Las estatuas de agua, de Fleur Jaeggy (Alpha Decay) Traducción de Mª Ángeles Cabré | por Óscar Brox

Fleur Jaeggy | Las estatuas de agua

Al leer Las estatuas de agua, no puedo evitar recordar la pequeña evocación biográfica que Fleur Jaeggy construyó a propósito de Thomas De Quincey. El relato de ese niño que, una vez adulto, despierta de sus pesadillas para sumirse en un nuevo sueño; con el rostro velado de una apariencia de juventud. Es esa apreciación temporal, la falta de una línea divisoria que separe lo que pertenece a la infancia de lo que es potestad de la madurez, lo que concede un aire terminal al relato. O como dice uno de los personajes de Las estatuas…, “como si todo lo que en propiedad aún tiene que suceder forme ya parte del pasado”. Porque su protagonista, Beeklam, vive entre sueños, a destiempo, evadido de ese mundo que cada vez se le antoja más remoto, menos cercano. En el que las palabras rebotan recuerdos difusos, voces del pasado. La muerte materna y el padre ausente. La soledad y la falta de amparo. La serenidad y la misantropía.

Para Jaeggy, el mundo de Beeklam vive en los pequeños detalles magnificados por el paso del tiempo. En las impresiones infantiles que la memoria adulta distorsiona al volver obsesivamente sobre ellas. Está el recuerdo de la madre, la mirada del hijo que asiste impotente a su velatorio. La realidad descompensada ante lo desconocido, eso que las descripciones de Jaeggy fraguan en marañas de palabras que tarde o temprano no saben continuar lo que están contando.
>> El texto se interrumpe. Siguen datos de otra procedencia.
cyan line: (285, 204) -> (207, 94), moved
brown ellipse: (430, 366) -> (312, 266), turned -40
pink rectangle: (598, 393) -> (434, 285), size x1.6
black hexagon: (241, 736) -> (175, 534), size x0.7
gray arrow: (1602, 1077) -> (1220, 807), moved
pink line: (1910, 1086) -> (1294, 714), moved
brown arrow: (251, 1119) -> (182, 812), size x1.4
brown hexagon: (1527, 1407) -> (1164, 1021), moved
Como si el misántropo en el que Beeklam ha devenido se esforzase inútilmente por recuperar los fragmentos de una vida que en realidad desdeña. De la que eventualmente se ha despegado para volcar esa tormenta de pensamientos en las estatuas con las que convive en su sótano. A las que ha puesto los nombres de aquellas mujeres que pasaron fugazmente por su vida. Porque es ese sentimiento de fugacidad lo único que le queda, lo único que tal vez le importa.
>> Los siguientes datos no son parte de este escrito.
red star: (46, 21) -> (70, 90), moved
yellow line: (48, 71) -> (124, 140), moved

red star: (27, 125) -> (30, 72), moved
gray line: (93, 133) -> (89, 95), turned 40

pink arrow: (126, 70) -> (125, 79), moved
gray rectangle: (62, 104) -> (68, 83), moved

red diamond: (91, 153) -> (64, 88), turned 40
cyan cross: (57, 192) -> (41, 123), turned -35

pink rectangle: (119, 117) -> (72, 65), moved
Las estatuas de agua tiene en su narración breve, a ratos disociada y entrecortada, un extraño reflejo con el mundo de carencias y de experiencias perdidas en el que vive Beeklam. En él, la escritura paciente de Jaeggy parece imitar las maneras infantiles de su protagonista. Esa cualidad casi táctil, sensible, que sacrifica el orden y la razón para sumergirnos en un puñado de recuerdos arrinconados en la memoria. En voces que, de pronto, surgen de las estatuas o de la calle, en cuervos arrancados de una fábula o en personajes que comparten con su protagonista la renuncia y el desapego a la vida. La sensación de que han llegado demasiado pronto o demasiado tarde, pero ya no tienen posibilidad de rectificar la trayectoria sino de hundirse a conciencia en ese rechazo de la realidad. Alejarse, caminar sin rumbo, cortar todo vínculo con el entendimiento. Dejarse absorber por el remolino de la memoria. Alienarse. Desaparecer.
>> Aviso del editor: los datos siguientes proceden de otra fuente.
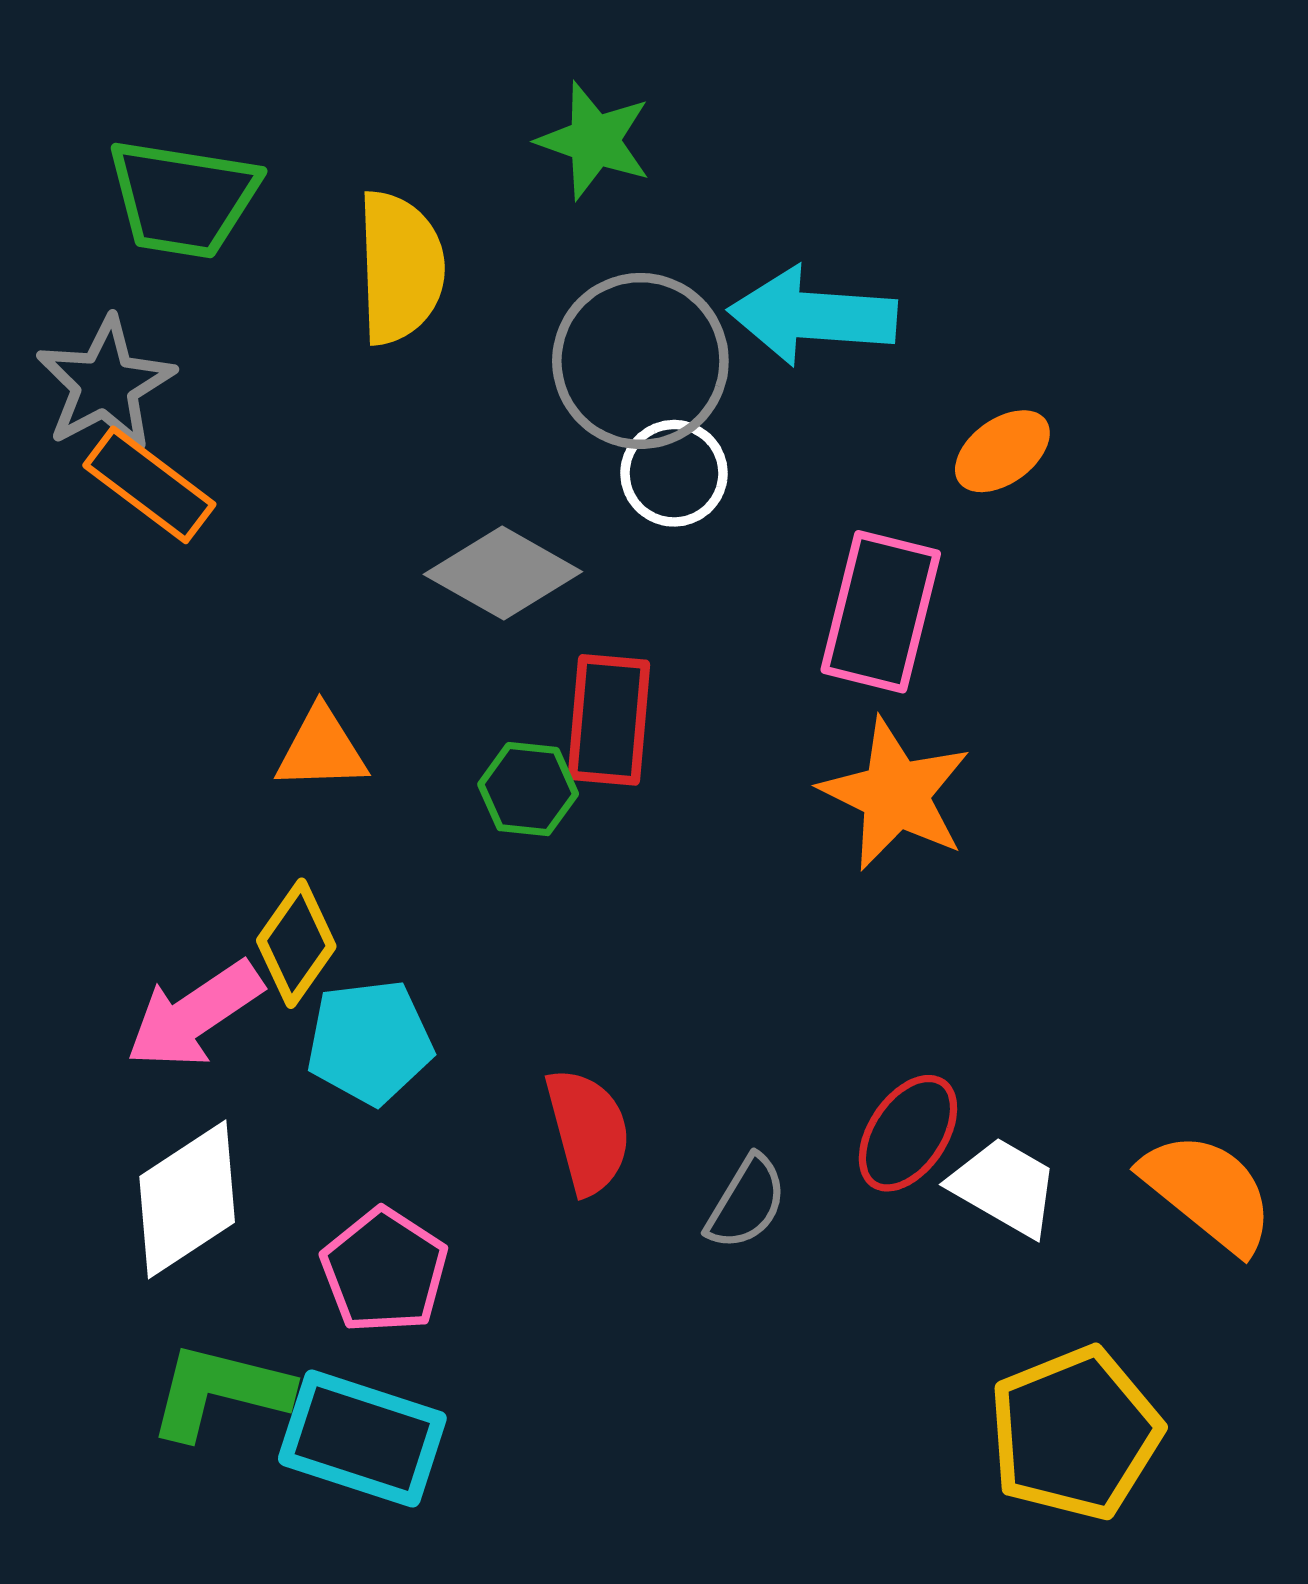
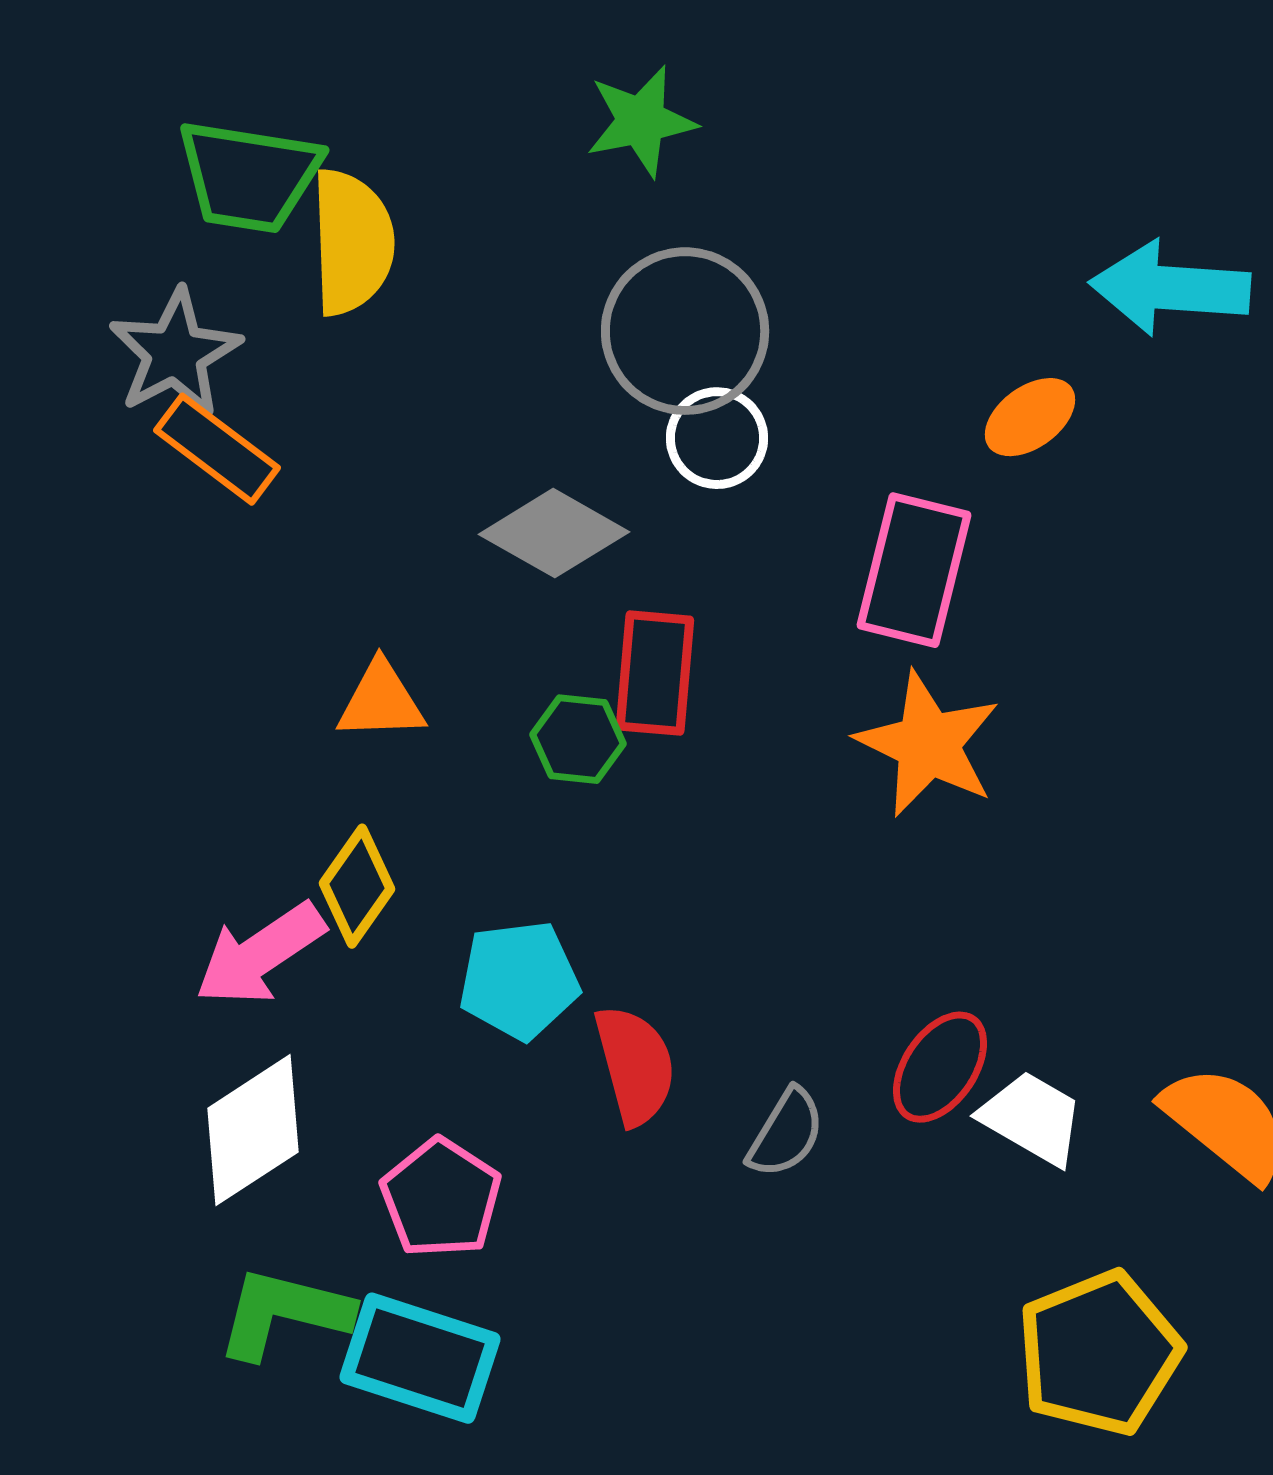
green star: (594, 141) -> (641, 121), turned -30
yellow semicircle: (400, 268) -> (352, 242), moved
cyan arrow: (812, 316) -> (1170, 288), moved
cyan pentagon: (370, 1042) -> (519, 980), moved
Beeklam, Victor, Lampe o Katrin son personajes a los que su autora despoja, página a página, de sus atributos. Adultos, niños, viejos, locos o solitarios que la narración reduce a palabras. A marañas de palabras. A descripciones que nos llegan como voces rebotando en la oscuridad. Que definen un vacío, el lento desapego a la vida; el cansancio y esa sensación de pérdida que arrastra el tiempo. De no poder hacer nada más, de autoextrañamiento. Las palabras, los gestos y los detalles solo hacen que erosionar poco a poco la identidad de su protagonista; reducirlo a una de esas estatuas con las que comparte soledad. Recluirlo. Aislarlo.

Ante esta obra de Fleur Jaeggy, hermética y complicada, el lector se siente partícipe de un lento proceso de desafección con respecto al mundo. Como quien rema a conciencia para perderse en lo profundo del mar o escarba en la herida hasta que rebrota la sangre seca. Pocas veces una autora prestará la poesía de su escritura a narrar con tanto tesón el cansancio de las cosas. La renuncia del mundo. El extrañamiento como divisa. Ese sentimiento de que la vida no nos va a llevar a ninguna parte. El legítimo deseo de que desaparezca evaporada en un sueño de misantropía.